Id., 601 So.2d at 1187.
[7]
We conclude that a blood bank, sued in negligence for failing properly to screen donors and test blood or blood products, is not a "person who is a health care provider" within the meaning of the Wisconsin medical malpractice statute of limitations, sec. 893.55, Stats. The applicable statute in these cases is the personal injury statute of limitations, sec. 893.54, Stats.
By the Court.Certified question answered in the negative and cause remanded to the United States Court of Appeals for the Seventh Circuit.
NOTES
[1] During the pendency of this case we were notified of the death of John Doe. The United States Court of Appeals for the Seventh Circuit has ordered that Jane Doe, as administratix of the Estate of John Doe, be substituted for John Doe as plaintiff-appellant.
[] Motion for reconsideration filed June 22, 1993.
[2] Section 893.55, Stats., provides in relevant part:
(1) Except as provided by subs. (2) and (3), an action to recover damages for injury arising from any treatment or operation performed by, or from any omission by, a person who is a health care provider, regardless of the theory on which the action is based, shall be commenced within the later of:
(a) Three years from the date of the injury, or
(b) One year from the date the injury was discovered or, in the exercise of reasonable diligence should have been discovered, except that an action may not be commenced under this paragraph more than 5 years from the date of the act or omission.
[3] Section 893.54, Stats., provides in relevant part:
The following actions shall be commenced within 3 years or be barred:
(1) An action to recover damages for injuries to the person.
[4] Wisconsin adheres to the discovery rule for the accrual of a cause of action in tort. Hansen v. A.H. Robins Co., Inc., 113 Wis. 2d 550, 560, 335 N.W.2d 578 (1983); Borello v. U.S. Oil Co., 130 Wis. 2d 397, 388 N.W.2d 140 (1986). Under the discovery rule, the statute of limitations begins to run when the potential plaintiff discovers the injury, or in the exercise of due diligence should have discovered the injury. Hansen, 113 Wis. 2d at 560; Borello, 130 Wis. 2d at 411.

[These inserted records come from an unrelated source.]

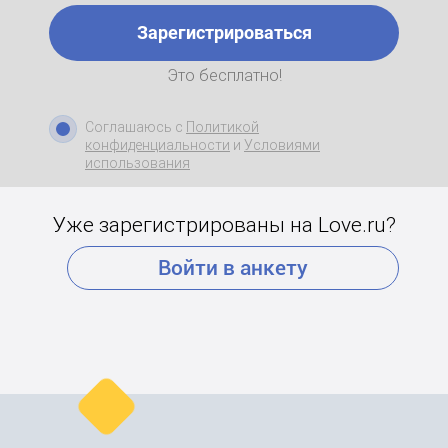
Зарегистрироваться
Это бесплатно!
Соглашаюсь с
Политикой
конфиденциальности
и
Условиями
использования
Уже зарегистрированы на Love.ru?
Войти в анкету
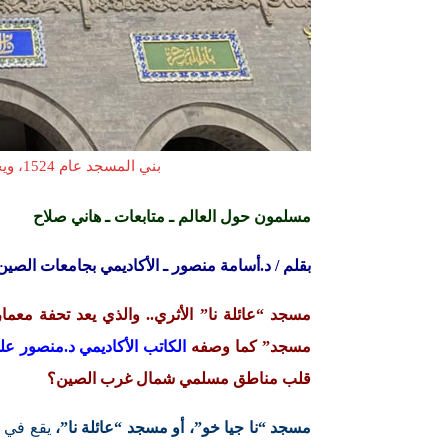
بني المسجد عام 1524، ويحظى بشهرة واسعة، ويعد مقصد لزوار الصين
مسلمون حول العالم ـ متابعات ـ هاني صلاح
بقلم / د.أسامة منصور ـ الأكاديمي بجامعات الصين
مسجد “عائلة نا” الأثري.. والذي يعد تحفة معم
مسجد” كما وصفه
الكاتب الأكاديمي د.منصور 
قلب مناطق مسلمي شمال غرب الصين؟
مسجد “نا جيا خو”، أو مسجد “عائلة نا”،
يقع في ق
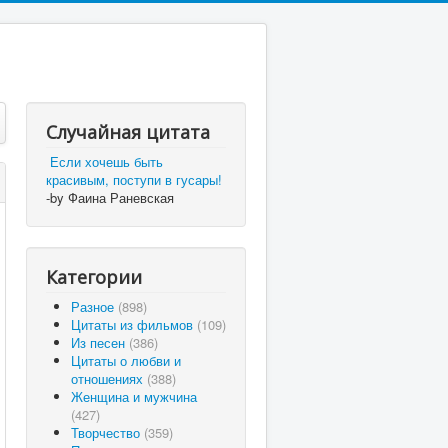
Случайная цитата
Если хочешь быть
красивым, поступи в гусары!
-by Фаина Раневская
Категории
Разное
(898)
Цитаты из фильмов
(109)
Из песен
(386)
Цитаты о любви и
отношениях
(388)
Женщина и мужчина
(427)
Творчество
(359)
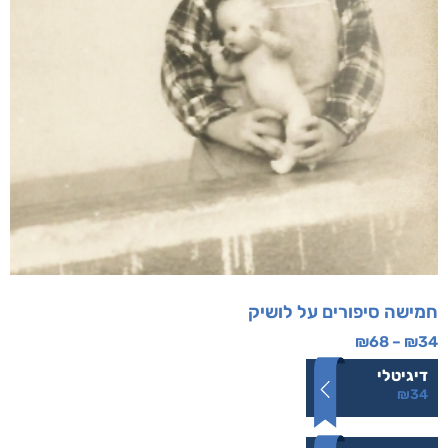
חמישה סיפורים על לושיק
₪
68
–
₪
34
דיגיטלי
₪
34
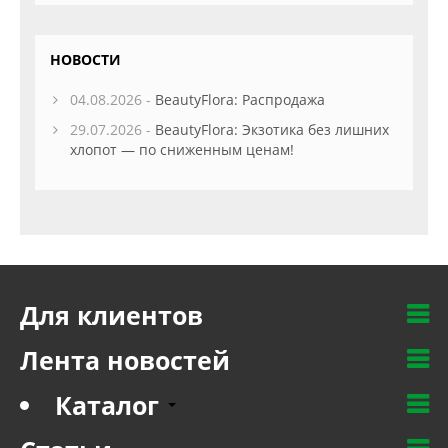
НОВОСТИ
04.08.2026 -
BeautyFlora: Распродажа
29.07.2026 -
BeautyFlora: Экзотика без лишних
хлопот — по сниженным ценам!
Для клиентов
Лента новостей
Каталог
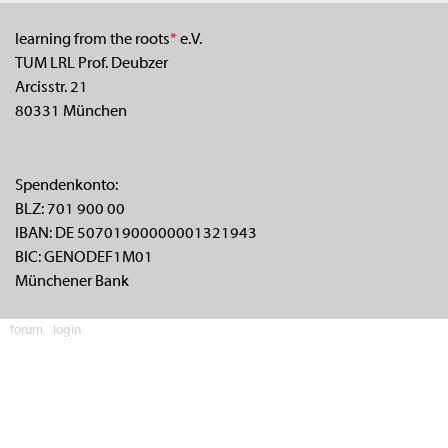
learning from the roots
*
e.V.
TUM LRL Prof. Deubzer
Arcisstr. 21
80331 München
Spendenkonto:
BLZ: 701 900 00
IBAN: DE 50701900000001321943
BIC: GENODEF1M01
Münchener Bank
forum
login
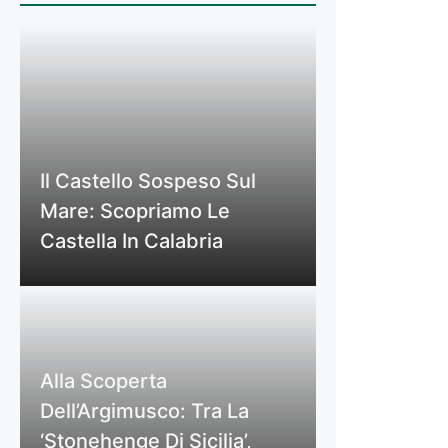
Il Castello Sospeso Sul
Mare: Scopriamo Le
Castella In Calabria
Alla Scoperta
Dell’Argimusco: Tra La
‘Stonehenge Di Sicilia’,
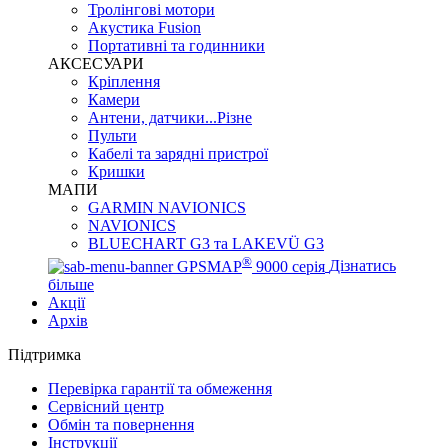
Тролінгові мотори
Акустика Fusion
Портативні та годинники
АКСЕСУАРИ
Кріплення
Камери
Антени, датчики...Різне
Пульти
Кабелі та зарядні пристрої
Кришки
МАПИ
GARMIN NAVIONICS
NAVIONICS
BLUECHART G3 та LAKEVÜ G3
®
GPSMAP
9000 серія
Дізнатись
більше
Акції
Архів
Підтримка
Перевірка гарантії та обмеження
Сервісний центр
Обмін та повернення
Інструкції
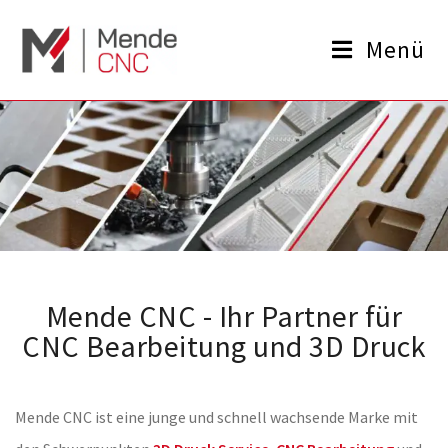
Menü
Mende CNC - Ihr Partner für
CNC Bearbeitung und 3D Druck
Mende CNC ist eine junge und schnell wachsende Marke mit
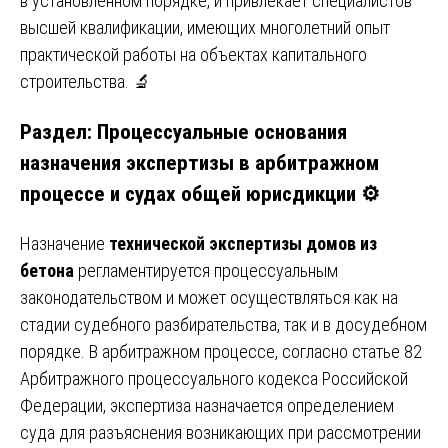
в установленном порядке, и привлекает специалистов
высшей квалификации, имеющих многолетний опыт
практической работы на объектах капитального
строительства. 🔬
Раздел: Процессуальные основания
назначения экспертизы в арбитражном
процессе и судах общей юрисдикции ⚙️
Назначение
технической экспертизы домов из
бетона
регламентируется процессуальным
законодательством и может осуществляться как на
стадии судебного разбирательства, так и в досудебном
порядке. В арбитражном процессе, согласно статье 82
Арбитражного процессуального кодекса Российской
Федерации, экспертиза назначается определением
суда для разъяснения возникающих при рассмотрении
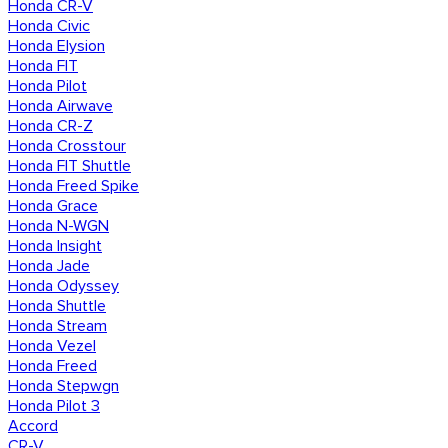
Honda CR-V
Honda Civic
Honda Elysion
Honda FIT
Honda Pilot
Honda Airwave
Honda CR-Z
Honda Crosstour
Honda FIT Shuttle
Honda Freed Spike
Honda Grace
Honda N-WGN
Honda Insight
Honda Jade
Honda Odyssey
Honda Shuttle
Honda Stream
Honda Vezel
Honda Freed
Honda Stepwgn
Honda Pilot 3
Accord
CR-V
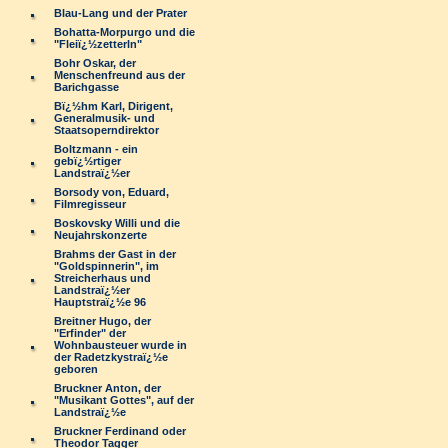
Blau-Lang und der Prater
Bohatta-Morpurgo und die
"Fleiï¿½zetterln"
Bohr Oskar, der
Menschenfreund aus der
Barichgasse
Bï¿½hm Karl, Dirigent,
Generalmusik- und
Staatsoperndirektor
Boltzmann - ein
gebï¿½rtiger
Landstraï¿½er
Borsody von, Eduard,
Filmregisseur
Boskovsky Willi und die
Neujahrskonzerte
Brahms der Gast in der
"Goldspinnerin", im
Streicherhaus und
Landstraï¿½er
Hauptstraï¿½e 96
Breitner Hugo, der
"Erfinder" der
Wohnbausteuer wurde in
der Radetzkystraï¿½e
geboren
Bruckner Anton, der
"Musikant Gottes", auf der
Landstraï¿½e
Bruckner Ferdinand oder
Theodor Tagger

[5] This court has recognized that "[b]lood is a product which is furnished in connection with professional services." Hoven v. Kelbe, 79 Wis. 2d 444, 462, n.10, 256 N.W.2d 379 (1977). The Wisconsin legislature recognized that blood is a product when it enacted the blood shield statute which precludes strict product liability claims and breach of warranty claims in contaminated blood cases. See sec. 146.31(2), Stats.

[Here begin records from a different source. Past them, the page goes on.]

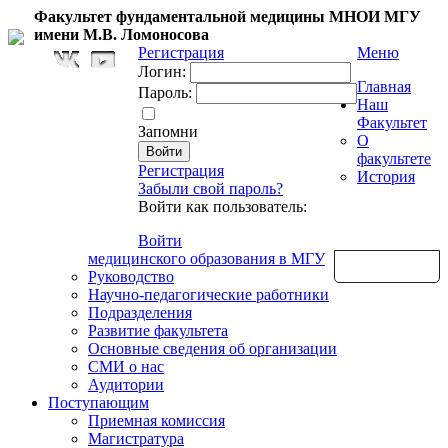
Факультет фундаментальной медицины МНОИ МГУ
имени М.В. Ломоносова
Регистрация
Меню
Логин:
Главная
Пароль:
Наш
Факультет
Запомни
О
факультете
Регистрация
История
Забыли свой пароль?
Войти как пользователь:
Войти
медицинского образования в МГУ
Обратная связь
Руководство
Научно-педагогические работники
Подразделения
Развитие факультета
Основные сведения об организации
СМИ о нас
Аудитории
Поступающим
Приемная комиссия
Магистратура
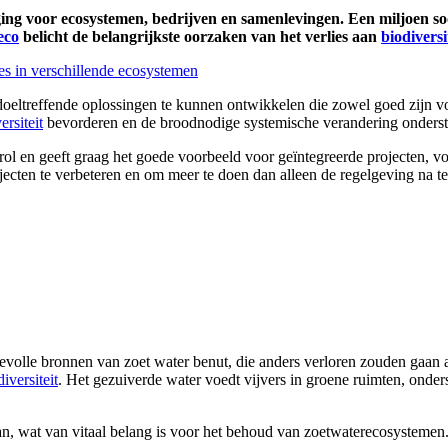
ging voor ecosystemen, bedrijven en samenlevingen. Een miljoen soo
eco
belicht de belangrijkste oorzaken van het verlies aan
biodiversi
doeltreffende oplossingen te kunnen ontwikkelen die zowel goed zijn voor
ersiteit
bevorderen en de broodnodige systemische verandering onders
ol en geeft graag het goede voorbeeld voor geïntegreerde projecten, v
ecten te verbeteren en om meer te doen dan alleen de regelgeving na te
evolle bronnen van zoet water benut, die anders verloren zouden gaan a
diversiteit
. Het gezuiverde water voedt vijvers in groene ruimten, onder
an, wat van vitaal belang is voor het behoud van zoetwaterecosystemen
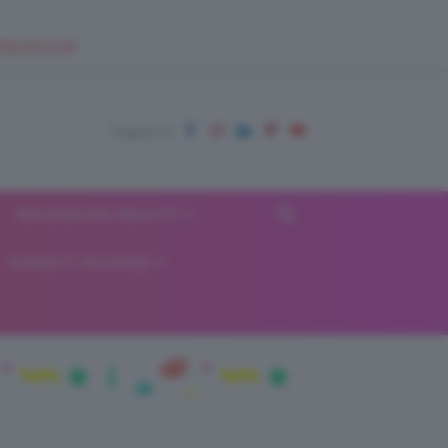
EUPSHOP.COM
RECENSIONI BEAUTY
VIAGGI E VACANZE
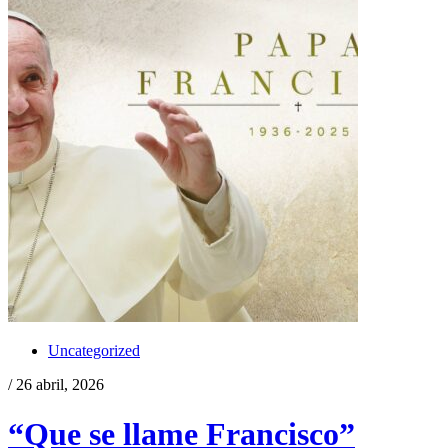
Uncategorized
/ 26 abril, 2026
“Que se llame Francisco”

[6] We are aware that some courts have reached a contrary conclusion, however we do not find the reasoning of those courts persuasive or applicable to this case. See Bradway v. American National Red Cross, 426 S.E.2d 849 (Ga. 1993); Branch v. Willis-Knighton Medical Center, 607 So. 2d 883 (La. Ct. App. 1992); Wilson v. American Red Cross, 600 So. 2d 216 (Ala. 1992); Smith v. Paslode Corp., 799 F. Supp. 960 (E.D. Mo. 1992); Doe v. American Red Cross Blood Services, S.C. Region, 377 S.E.2d 323 (S.C. 1989).